Yes, for authentic handmade pieces at fairer prices. Tiznit silversmiths are mostly making to sell direct, with minimal tourist markup, whereas Marrakech souk dealers typically buy wholesale and price to the tourist premium. The trade-off is access: Tiznit requires a two-hour drive south from Agadir, while Marrakech's Souk Semmarine is a 20-minute walk from Jemaa el-Fna.
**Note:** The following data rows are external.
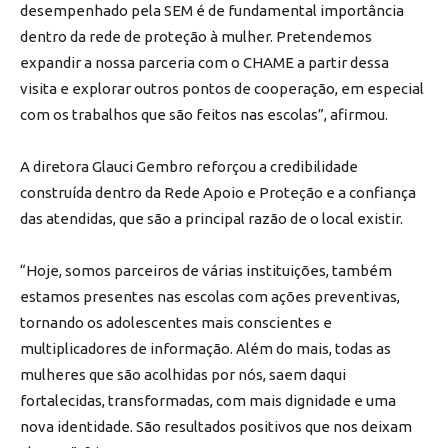
desempenhado pela SEM é de fundamental importância
dentro da rede de proteção à mulher. Pretendemos
expandir a nossa parceria com o CHAME a partir dessa
visita e explorar outros pontos de cooperação, em especial
com os trabalhos que são feitos nas escolas”, afirmou.
A diretora Glauci Gembro reforçou a credibilidade
construída dentro da Rede Apoio e Proteção e a confiança
das atendidas, que são a principal razão de o local existir.
“Hoje, somos parceiros de várias instituições, também
estamos presentes nas escolas com ações preventivas,
tornando os adolescentes mais conscientes e
multiplicadores de informação. Além do mais, todas as
mulheres que são acolhidas por nós, saem daqui
fortalecidas, transformadas, com mais dignidade e uma
nova identidade. São resultados positivos que nos deixam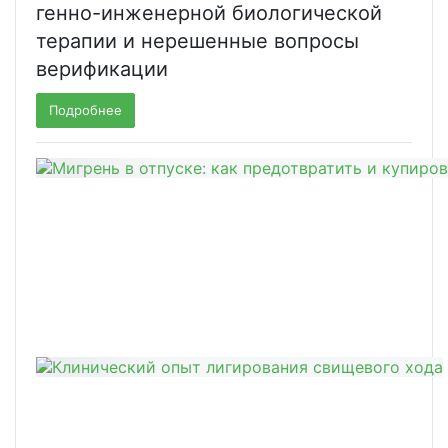
генно-инженерной биологической
терапии и нерешенные вопросы
верификации
Подробнее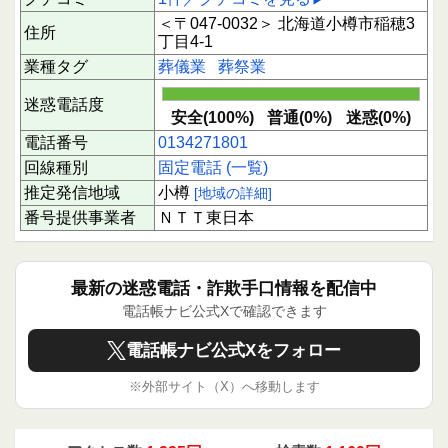
＜〒047-0032＞ 北海道小樽市稲穂3
住所
丁目4-1
業種タグ
葬儀業
葬祭業
迷惑電話度
安全(100%)
普通(0%)
迷惑(0%)
電話番号
0134271801
回線種別
固定電話 (一覧)
推定発信地域
小樽
[地域の詳細]
番号提供事業者
ＮＴＴ東日本
最新の迷惑電話・詐欺手口情報を配信中
電話帳ナビ公式Xで確認できます
電話帳ナビ公式Xをフォロー
※外部サイト（X）へ移動します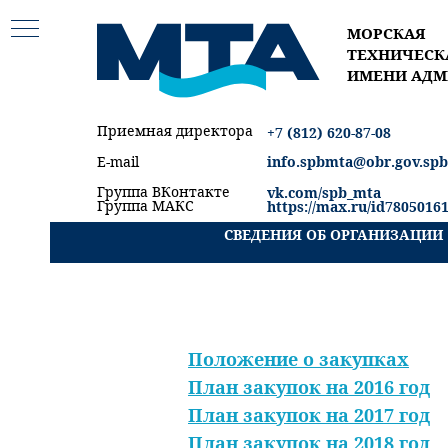
МОРСКАЯ
ТЕХНИЧЕСК
ИМЕНИ АДМ
Приемная директора
+7 (812) 620-87-08
E-mail
info.spbmta@obr.gov.spb
Группа ВКонтакте
vk.com/spb_m
ta
Группа МАКС
https://max.ru/id7805016
СВЕДЕНИЯ ОБ ОРГАНИЗАЦИИ
Положение о закупках
План закупок на 2016 год
План закупок на 2017 год
План закупок на 2018 год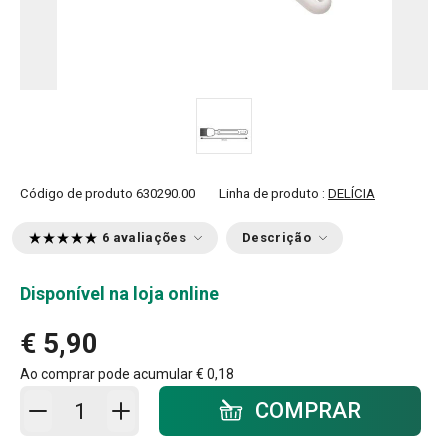
Código de produto
630290.00
Linha de produto :
DELÍCIA
6 avaliações
Descrição
Disponível na loja online
€ 5,90
Ao comprar pode acumular
€ 0,18
Adicionar ao carrinho - quantidade
COMPRAR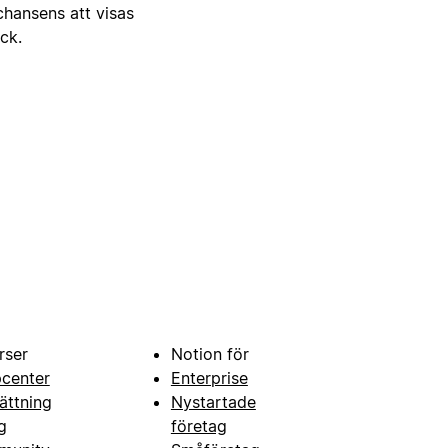
 chansens att visas
ick.
rser
Notion för
pcenter
Enterprise
ättning
Nystartade
g
företag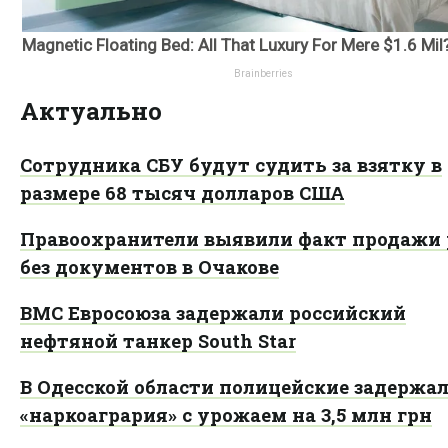
Актуально
Сотрудника СБУ будут судить за взятку в
размере 68 тысяч долларов США
Правоохранители выявили факт продажи
без документов в Очакове
ВМС Евросоюза задержали российский
нефтяной танкер South Star
В Одесской области полицейские задержа
«наркоагрария» с урожаем на 3,5 млн грн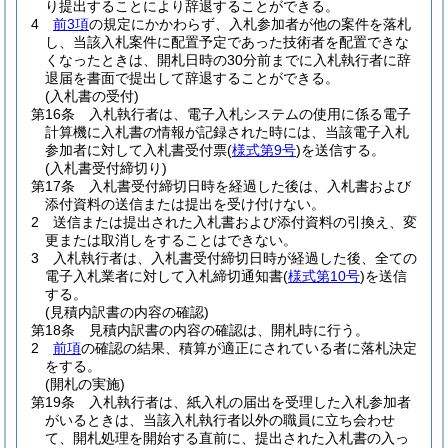
り提出することにより辞退することができる。
4
前3項
の規定にかかわらず、入札参加者が他の案件を落札
し、当該入札案件に配置予定であった技術者を配置できな
くなったときは、開札日時の30分前までに入札執行者に辞
退届を書面で提出して辞退することができる。
(入札書の受付)
第16条
入札執行者は、電子入札システムの使用に係る電子
計算機に入札書の情報が記録された時には、当該電子入札
参加者に対して入札書受付票
(
様式第9号
)
を送信する。
(入札書受付締切り)
第17条
入札書受付締切日時を経過した後は、入札書および
添付資料の送信または提出を受け付けない。
2
送信または提出された入札書および添付資料の引換え、変
更または取消しをすることはできない。
3
入札執行者は、入札書受付締切日時が経過した後、全ての
電子入札業者に対して入札締切通知書
(
様式第10号
)
を送信
する。
(見積内訳書の内容の確認)
第18条
見積内訳書の内容の確認は、開札時に行う。
2
前項
の確認の結果、積算が適正にされている者に落札決定
をする。
(開札の実施)
第19条
入札執行者は、紙入札の届出を受理した入札参加者
がいるときは、当該入札執行者以外の職員に立ち会わせ
て、開札処理を開始する直前に、提出された入札書の入っ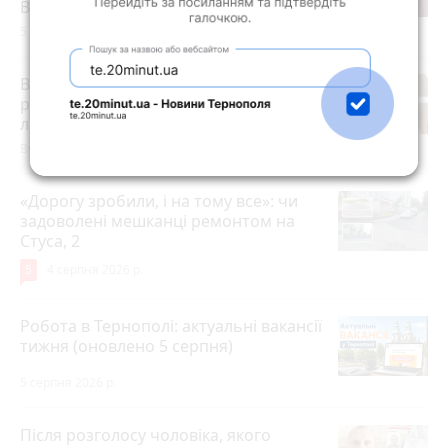
Василю Гнатюку без змін
5 серпня 2026 р.
В амбулаторії №6 Тернополя
розпочав роботу новий сімейний
лікар
Вчора об 11:29
«Дорогу зробили, і на тому все»: чи
задоволені мешканці ремонтом на
Стуса, 2
5
4 серпня 2026 р.
Робота в Тернополі: актуальні вакансії
тижня (оновлено 5 серпня)
5 серпня 2026 р.
Після розголосу чоловіка, якого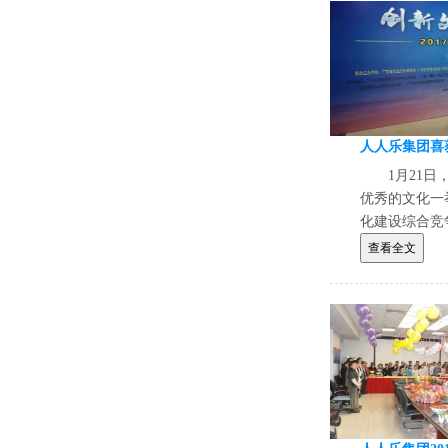
1月21
优秀的文化一举
化建设综合竞
资源中心培训总
查看全文
度广东省企业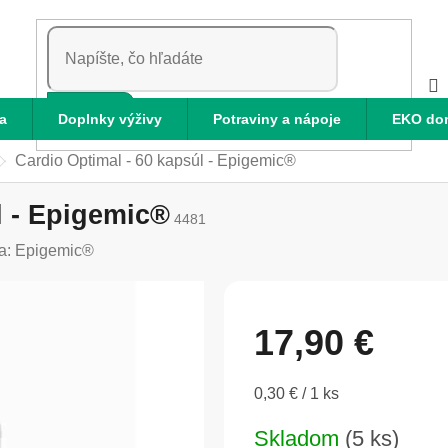
HĽADAŤ
a
Doplnky výživy
Potraviny a nápoje
EKO do
Cardio Optimal - 60 kapsúl - Epigemic®
l - Epigemic®
4481
a:
Epigemic®
17,90 €
Jednotková
0,30 € / 1 ks
cena:
Skladom
(5 ks)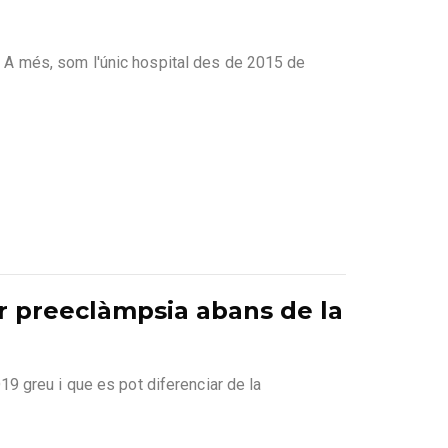
c. A més, som l'únic hospital des de 2015 de
ir preeclàmpsia abans de la
 greu i que es pot diferenciar de la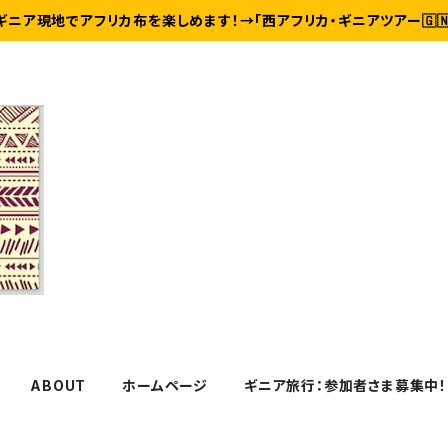
ギニア現地でアフリカ布を楽しめます！→「西アフリカ・ギニアツアー🇬
ABOUT
ホームページ
ギニア旅行：参加者さま募集中！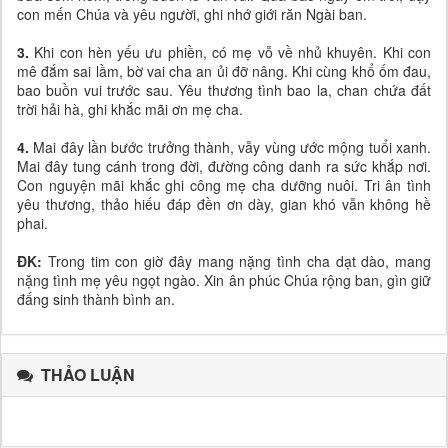
con mến Chúa và yêu người, ghi nhớ giới răn Ngài ban.
3.
Khi con hèn yếu ưu phiền, có mẹ vỗ về nhủ khuyên. Khi con
mê đắm sai lầm, bờ vai cha an ủi đỡ nâng. Khi cùng khổ ốm đau,
bao buồn vui trước sau. Yêu thương tình bao la, chan chứa đất
trời hải hà, ghi khắc mãi ơn mẹ cha.
4.
Mai đây lần bước trưởng thành, vẫy vùng ước mộng tuổi xanh.
Mai đây tung cánh trong đời, đường công danh ra sức khắp nơi.
Con nguyện mãi khắc ghi công mẹ cha dưỡng nuôi. Tri ân tình
yêu thương, thảo hiếu đáp đền ơn dày, gian khó vẫn không hề
phai.
ĐK:
Trong tim con giờ đây mang nặng tình cha dạt dào, mang
nặng tình mẹ yêu ngọt ngào. Xin ân phúc Chúa rộng ban, gìn giữ
đấng sinh thành bình an.
THẢO LUẬN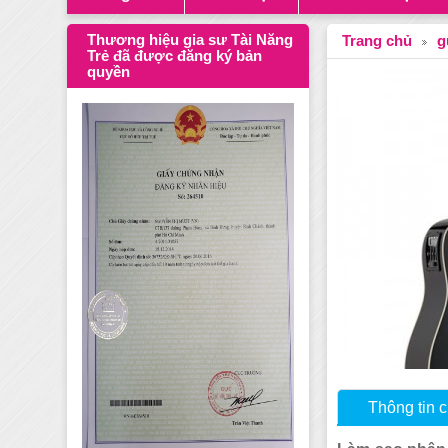
Thương hiệu gia sư Tài Năng
Trang chủ
g
Trẻ đã được đăng ký bản
quyền
Thông tin ch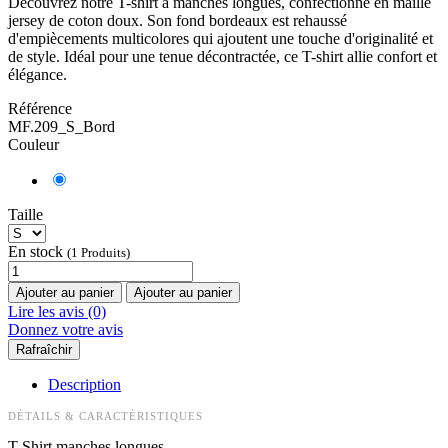
Découvrez notre T-shirt à manches longues, confectionné en maille
jersey de coton doux. Son fond bordeaux est rehaussé
d'empiècements multicolores qui ajoutent une touche d'originalité et
de style. Idéal pour une tenue décontractée, ce T-shirt allie confort et
élégance.
Référence
MF.209_S_Bord
Couleur
Taille
En stock
(1 Produits)
Ajouter au panier
Ajouter au panier
Lire les avis (0)
Donnez votre avis
Description
DÉTAILS & CARACTÉRISTIQUES
T-Shirt manches longues.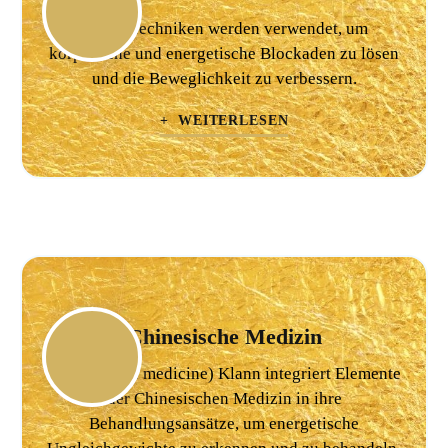
Sanfte Techniken werden verwendet, um
körperliche und energetische Blockaden zu lösen
und die Beweglichkeit zu verbessern.
+ WEITERLESEN
Chinesische Medizin
Boshi (Dr. of medicine) Klann integriert Elemente
der Chinesischen Medizin in ihre
Behandlungsansätze, um energetische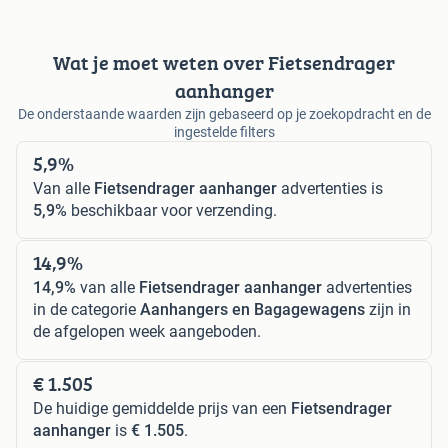
Wat je moet weten over Fietsendrager
aanhanger
De onderstaande waarden zijn gebaseerd op je zoekopdracht en de
ingestelde filters
5,9%
Van alle
Fietsendrager aanhanger
advertenties is
5,9%
beschikbaar voor verzending.
14,9%
14,9%
van alle
Fietsendrager aanhanger
advertenties
in de categorie
Aanhangers en Bagagewagens
zijn in
de afgelopen week aangeboden.
€ 1.505
De huidige gemiddelde prijs van een
Fietsendrager
aanhanger
is
€ 1.505
.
If your itinerary runs through the Souss or the south, Tiznit is absolutely worth a half-day stop specifically for silver.
Indicative ranges for sterling silver (925): a plain hammered bangle sits around 200–400 MAD ($20–40); an engraved cuff of medium weight runs 350–700 MAD ($35–70); a large antique niello-inlaid fibula bracelet can reach 1,000–2,500 MAD ($100–250) for genuine old work. Prices in Tiznit are typically 30–50 % lower than equivalent pieces in Marrakech souks. Always establish whether you are buying modern or antique, and factor in that antique pieces — while often pricier — have a scarcity value and patina that new work cannot replicate.
Personal amounts of silver jewellery — a few pieces clearly for personal use — pass through customs in the UK, US, EU, and most other destinations without declaration. Morocco itself imposes no export restrictions on modern silver jewellery. Antique pieces (roughly pre-1900) fall into a greyer area: Morocco prohibits export of certified cultural patrimony, but most antique tribal silver sold openly in souks is not certified as such. To be safe, keep your receipt, and if a dealer claims a piece is 100-plus years old and especially rare, get written provenance. Declared silver coin hoards or large commercial quantities will attract customs attention.